Work to be completed: Would you transcribe the entries below, beginning at the line with "Landau/Metropolregion Rhein-Neckar – Die" and ending after the line with "Визоне, в процессе", exactly, with no picture and nothing more?
#####
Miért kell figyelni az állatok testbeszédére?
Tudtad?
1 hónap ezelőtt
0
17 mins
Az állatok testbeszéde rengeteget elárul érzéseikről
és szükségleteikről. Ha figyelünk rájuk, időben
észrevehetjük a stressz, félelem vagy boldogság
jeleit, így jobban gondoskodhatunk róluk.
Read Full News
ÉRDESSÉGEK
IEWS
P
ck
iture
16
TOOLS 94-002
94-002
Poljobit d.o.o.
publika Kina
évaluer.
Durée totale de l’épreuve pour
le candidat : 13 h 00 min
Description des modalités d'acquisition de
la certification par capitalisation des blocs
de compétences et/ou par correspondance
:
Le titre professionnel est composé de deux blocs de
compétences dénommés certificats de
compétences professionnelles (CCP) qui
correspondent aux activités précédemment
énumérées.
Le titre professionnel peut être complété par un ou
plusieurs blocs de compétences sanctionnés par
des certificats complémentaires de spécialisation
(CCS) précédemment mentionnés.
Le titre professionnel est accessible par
#####
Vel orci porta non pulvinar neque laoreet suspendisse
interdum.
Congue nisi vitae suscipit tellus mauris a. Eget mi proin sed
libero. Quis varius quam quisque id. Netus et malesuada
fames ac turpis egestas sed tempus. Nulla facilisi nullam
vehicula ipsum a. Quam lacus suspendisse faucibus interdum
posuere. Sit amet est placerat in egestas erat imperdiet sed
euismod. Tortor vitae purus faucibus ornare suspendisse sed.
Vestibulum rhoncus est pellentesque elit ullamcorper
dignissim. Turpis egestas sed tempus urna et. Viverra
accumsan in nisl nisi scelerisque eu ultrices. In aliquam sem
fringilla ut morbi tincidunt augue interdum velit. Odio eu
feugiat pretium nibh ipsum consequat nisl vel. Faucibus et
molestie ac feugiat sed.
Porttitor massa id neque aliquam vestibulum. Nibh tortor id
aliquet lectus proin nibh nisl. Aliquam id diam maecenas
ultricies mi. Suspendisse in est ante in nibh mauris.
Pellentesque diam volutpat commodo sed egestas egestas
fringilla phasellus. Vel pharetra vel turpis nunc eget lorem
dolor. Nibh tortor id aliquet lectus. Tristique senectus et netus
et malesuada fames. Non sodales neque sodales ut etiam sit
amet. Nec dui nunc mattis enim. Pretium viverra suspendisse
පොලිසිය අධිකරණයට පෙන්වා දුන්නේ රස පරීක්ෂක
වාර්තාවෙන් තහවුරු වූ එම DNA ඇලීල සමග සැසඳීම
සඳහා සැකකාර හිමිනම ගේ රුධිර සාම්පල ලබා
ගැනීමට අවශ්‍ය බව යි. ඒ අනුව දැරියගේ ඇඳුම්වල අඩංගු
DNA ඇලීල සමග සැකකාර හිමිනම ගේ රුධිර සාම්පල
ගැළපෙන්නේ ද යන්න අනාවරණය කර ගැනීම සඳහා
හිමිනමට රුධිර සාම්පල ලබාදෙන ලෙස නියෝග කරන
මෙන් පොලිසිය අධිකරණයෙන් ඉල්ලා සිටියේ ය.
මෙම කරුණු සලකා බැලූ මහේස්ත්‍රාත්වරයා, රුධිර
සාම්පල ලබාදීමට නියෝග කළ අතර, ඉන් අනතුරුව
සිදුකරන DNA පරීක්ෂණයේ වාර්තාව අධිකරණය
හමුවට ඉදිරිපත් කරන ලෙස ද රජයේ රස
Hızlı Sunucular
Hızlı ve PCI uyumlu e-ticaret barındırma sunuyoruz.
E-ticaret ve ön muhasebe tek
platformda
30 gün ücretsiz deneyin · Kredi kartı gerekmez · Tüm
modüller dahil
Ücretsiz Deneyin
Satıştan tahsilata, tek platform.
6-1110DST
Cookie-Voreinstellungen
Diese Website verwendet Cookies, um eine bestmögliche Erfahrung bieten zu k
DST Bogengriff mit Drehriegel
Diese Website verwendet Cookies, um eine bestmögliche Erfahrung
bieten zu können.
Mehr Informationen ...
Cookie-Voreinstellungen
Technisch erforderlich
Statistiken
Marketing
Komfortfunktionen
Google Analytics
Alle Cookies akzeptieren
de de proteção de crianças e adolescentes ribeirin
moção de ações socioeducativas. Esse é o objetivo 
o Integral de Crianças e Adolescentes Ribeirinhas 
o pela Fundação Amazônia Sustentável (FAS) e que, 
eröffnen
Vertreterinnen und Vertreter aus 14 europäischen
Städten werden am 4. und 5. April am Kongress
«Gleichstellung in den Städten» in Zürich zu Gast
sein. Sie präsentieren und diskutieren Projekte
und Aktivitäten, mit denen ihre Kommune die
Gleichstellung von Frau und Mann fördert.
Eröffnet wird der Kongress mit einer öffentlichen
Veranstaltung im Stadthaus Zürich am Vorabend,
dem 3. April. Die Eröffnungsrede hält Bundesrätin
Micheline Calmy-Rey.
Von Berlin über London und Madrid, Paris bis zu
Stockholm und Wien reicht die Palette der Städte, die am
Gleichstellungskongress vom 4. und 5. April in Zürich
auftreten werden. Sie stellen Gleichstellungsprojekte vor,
#####
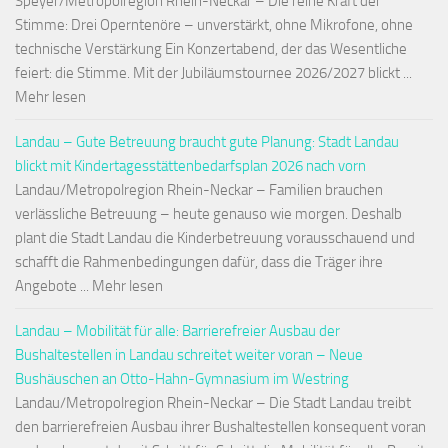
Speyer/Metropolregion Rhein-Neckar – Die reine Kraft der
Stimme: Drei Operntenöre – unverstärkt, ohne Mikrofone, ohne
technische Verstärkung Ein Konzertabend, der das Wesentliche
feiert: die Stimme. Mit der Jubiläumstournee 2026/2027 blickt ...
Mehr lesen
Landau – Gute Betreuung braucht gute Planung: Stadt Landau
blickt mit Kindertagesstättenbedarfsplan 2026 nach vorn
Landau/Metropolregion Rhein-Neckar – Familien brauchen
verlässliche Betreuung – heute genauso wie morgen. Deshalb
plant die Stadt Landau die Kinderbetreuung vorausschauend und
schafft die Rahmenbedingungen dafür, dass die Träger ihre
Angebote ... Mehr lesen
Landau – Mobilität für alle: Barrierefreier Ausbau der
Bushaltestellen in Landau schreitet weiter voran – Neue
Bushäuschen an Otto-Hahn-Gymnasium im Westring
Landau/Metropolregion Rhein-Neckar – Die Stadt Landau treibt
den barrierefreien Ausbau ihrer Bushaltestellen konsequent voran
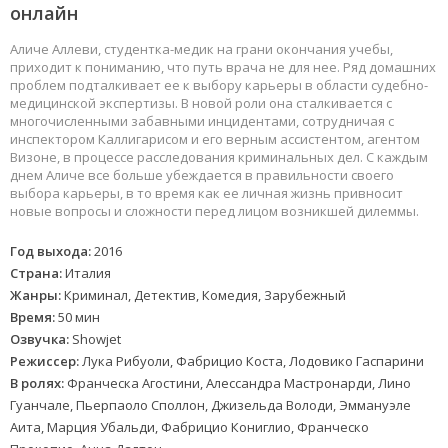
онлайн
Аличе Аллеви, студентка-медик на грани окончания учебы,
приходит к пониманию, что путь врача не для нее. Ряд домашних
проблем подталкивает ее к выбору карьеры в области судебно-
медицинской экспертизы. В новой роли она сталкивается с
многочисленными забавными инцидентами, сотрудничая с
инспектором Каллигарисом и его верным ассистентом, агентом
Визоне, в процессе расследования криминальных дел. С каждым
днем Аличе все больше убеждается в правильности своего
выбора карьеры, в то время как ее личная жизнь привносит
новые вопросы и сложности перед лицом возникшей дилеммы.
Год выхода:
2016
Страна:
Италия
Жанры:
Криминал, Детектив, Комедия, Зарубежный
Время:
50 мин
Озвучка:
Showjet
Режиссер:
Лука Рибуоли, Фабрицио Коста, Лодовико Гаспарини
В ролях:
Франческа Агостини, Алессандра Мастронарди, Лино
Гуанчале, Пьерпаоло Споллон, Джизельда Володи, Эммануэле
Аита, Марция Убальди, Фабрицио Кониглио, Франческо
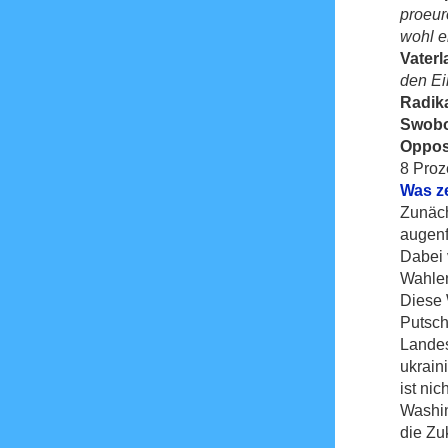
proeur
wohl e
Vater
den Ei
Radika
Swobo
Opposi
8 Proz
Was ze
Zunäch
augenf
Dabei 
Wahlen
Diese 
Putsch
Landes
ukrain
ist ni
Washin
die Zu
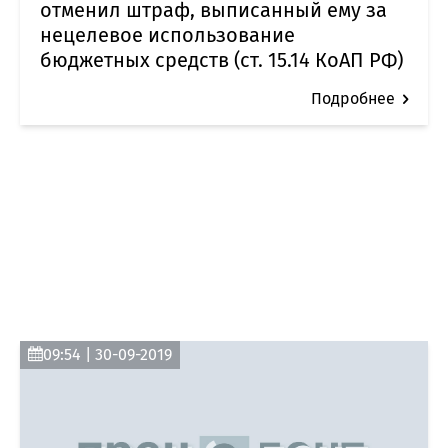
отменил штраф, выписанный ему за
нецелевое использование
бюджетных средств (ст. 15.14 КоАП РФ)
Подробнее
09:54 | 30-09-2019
#####
Completed exercise:
Landau/Metropolregion Rhein-Neckar – Die Stadt Landau treibt
den barrierefreien Ausbau ihrer Bushaltestellen konsequent voran
онлайн
Аличе Аллеви, студентка-медик на грани окончания учебы,
приходит к пониманию, что путь врача не для нее. Ряд домашних
проблем подталкивает ее к выбору карьеры в области судебно-
медицинской экспертизы. В новой роли она сталкивается с
многочисленными забавными инцидентами, сотрудничая с
инспектором Каллигарисом и его верным ассистентом, агентом
Визоне, в процессе расследования криминальных дел. С каждым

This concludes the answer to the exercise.